<<<<
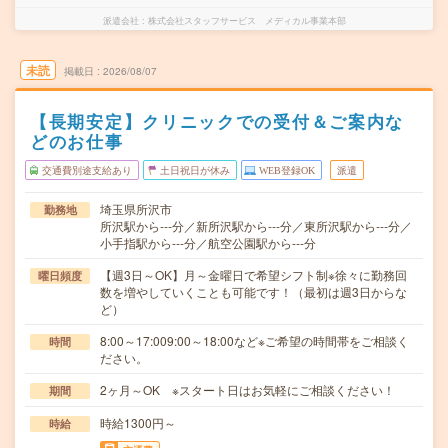
派遣会社
株式会社スタッフサービス メディカル事業本部
未読
掲載日
2026/08/07
【長期安定】クリニックでの受付＆ご案内な
どのお仕事
交通費別途支給あり
土日祝日が休み
WEB登録OK
派遣
埼玉県所沢市
勤務地
所沢駅から---分／新所沢駅から---分／東所沢駅から---分／
小手指駅から---分／航空公園駅から---分
【週3日～OK】月～金曜日で希望シフト制※徐々に勤務回
曜日頻度
数を増やしていくことも可能です！（最初は週3日からな
ど）
8:00～17:009:00～18:00など※ご希望の時間帯をご相談く
時間
ださい。
2ヶ月～OK ※スタート日はお気軽にご相談ください！
期間
時給1300円～
時給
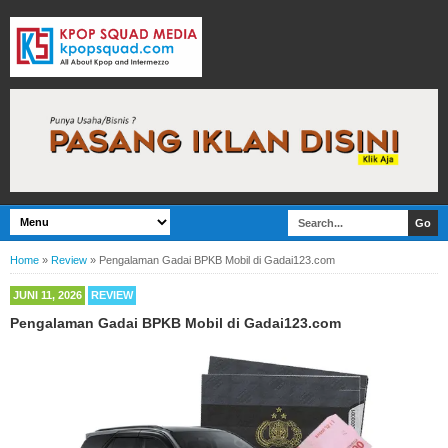
Home
»
Review
»
Pengalaman Gadai BPKB Mobil di Gadai123.com
JUNI 11, 2026
REVIEW
Pengalaman Gadai BPKB Mobil di Gadai123.com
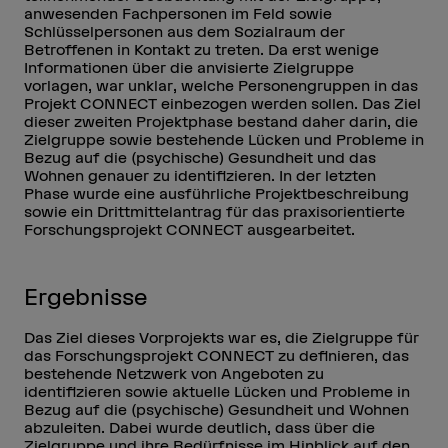
anwesenden Fachpersonen im Feld sowie
Schlüsselpersonen aus dem Sozialraum der
Betroffenen in Kontakt zu treten. Da erst wenige
Informationen über die anvisierte Zielgruppe
vorlagen, war unklar, welche Personengruppen in das
Projekt CONNECT einbezogen werden sollen. Das Ziel
dieser zweiten Projektphase bestand daher darin, die
Zielgruppe sowie bestehende Lücken und Probleme in
Bezug auf die (psychische) Gesundheit und das
Wohnen genauer zu identifizieren. In der letzten
Phase wurde eine ausführliche Projektbeschreibung
sowie ein Drittmittelantrag für das praxisorientierte
Forschungsprojekt CONNECT ausgearbeitet.
Ergebnisse
Das Ziel dieses Vorprojekts war es, die Zielgruppe für
das Forschungsprojekt CONNECT zu definieren, das
bestehende Netzwerk von Angeboten zu
identifizieren sowie aktuelle Lücken und Probleme in
Bezug auf die (psychische) Gesundheit und Wohnen
abzuleiten. Dabei wurde deutlich, dass über die
Zielgruppe und ihre Bedürfnisse im Hinblick auf den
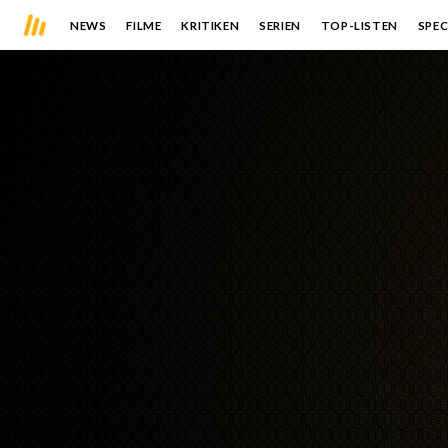
NEWS
FILME
KRITIKEN
SERIEN
TOP-LISTEN
SPEC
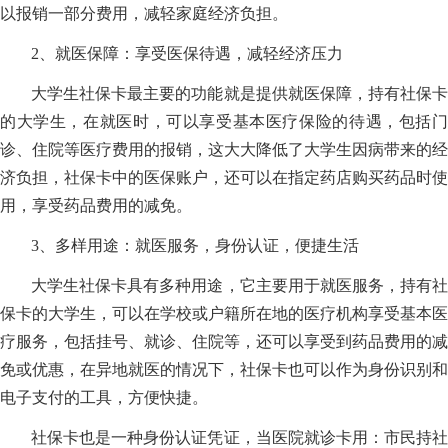
以报销一部分费用，减轻家庭经济负担。
2、就医保障：享受医保待遇，减轻经济压力
大学生社保卡最主要的功能就是提供就医保障，持有社保卡
的大学生，在就医时，可以享受基本医疗保险的待遇，包括门
诊、住院等医疗费用的报销，这大大降低了大学生因病带来的经
济负担，社保卡中的医保账户，还可以在指定药店购买药品时使
用，享受药品费用的减免。
3、多样用途：就医服务，身份认证，便捷生活
大学生社保卡具有多种用途，它主要用于就医服务，持有社
保卡的大学生，可以在学校或户籍所在地的医疗机构享受基本医
疗服务，包括挂号、就诊、住院等，还可以享受到药品费用的减
免或优惠，在异地就医的情况下，社保卡也可以作为身份识别和
电子支付的工具，方便快捷。
社保卡也是一种身份认证凭证，当医院就诊卡用：市民持社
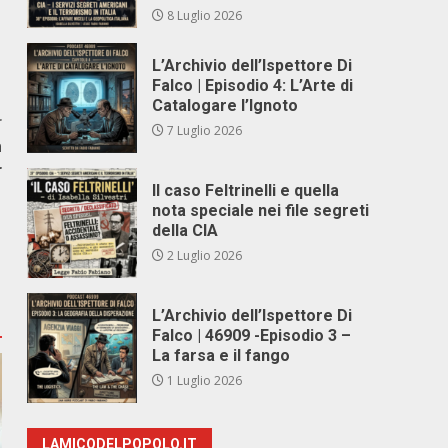
8 Luglio 2026
L’Archivio dell’Ispettore Di
Falco | Episodio 4: L’Arte di
Catalogare l’Ignoto
r
7 Luglio 2026
a
r
Il caso Feltrinelli e quella
nota speciale nei file segreti
della CIA
2 Luglio 2026
L’Archivio dell’Ispettore Di
Falco | 46909 -Episodio 3 –
La farsa e il fango
1 Luglio 2026
LAMICODELPOPOLO.IT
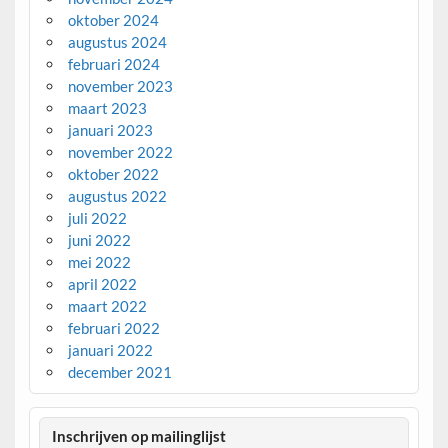
oktober 2024
augustus 2024
februari 2024
november 2023
maart 2023
januari 2023
november 2022
oktober 2022
augustus 2022
juli 2022
juni 2022
mei 2022
april 2022
maart 2022
februari 2022
januari 2022
december 2021
Inschrijven op mailinglijst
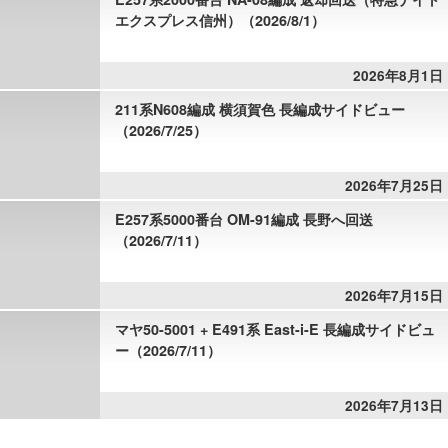
エクスプレス信州）（2026/8/1）
2026年8月1日
211系N608編成 横須賀色 長編成サイドビュー
（2026/7/25）
2026年7月25日
E257系5000番台 OM-91編成 長野へ回送
（2026/7/11）
2026年7月15日
マヤ50-5001 + E491系 East-i-E 長編成サイドビュ
ー（2026/7/11）
2026年7月13日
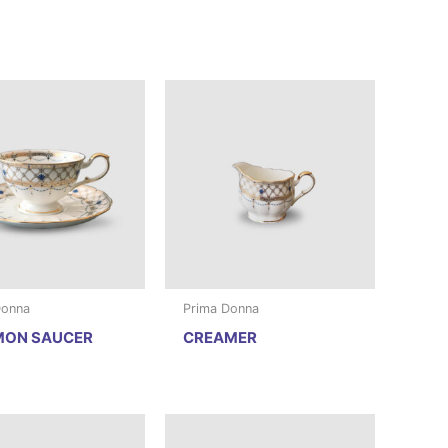
Donna
Prima Donna
ON SAUCER
CREAMER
>>>>
### EXERCISE GOAL
Pull together all lines from the data that mention the word "sowie".

### EXERCISE SOLUTION
anwesenden Fachpersonen im Feld sowie
Zielgruppe sowie bestehende Lücken und Probleme in
sowie ein Drittmittelantrag für das praxisorientierte
identifizieren sowie aktuelle Lücken und Probleme in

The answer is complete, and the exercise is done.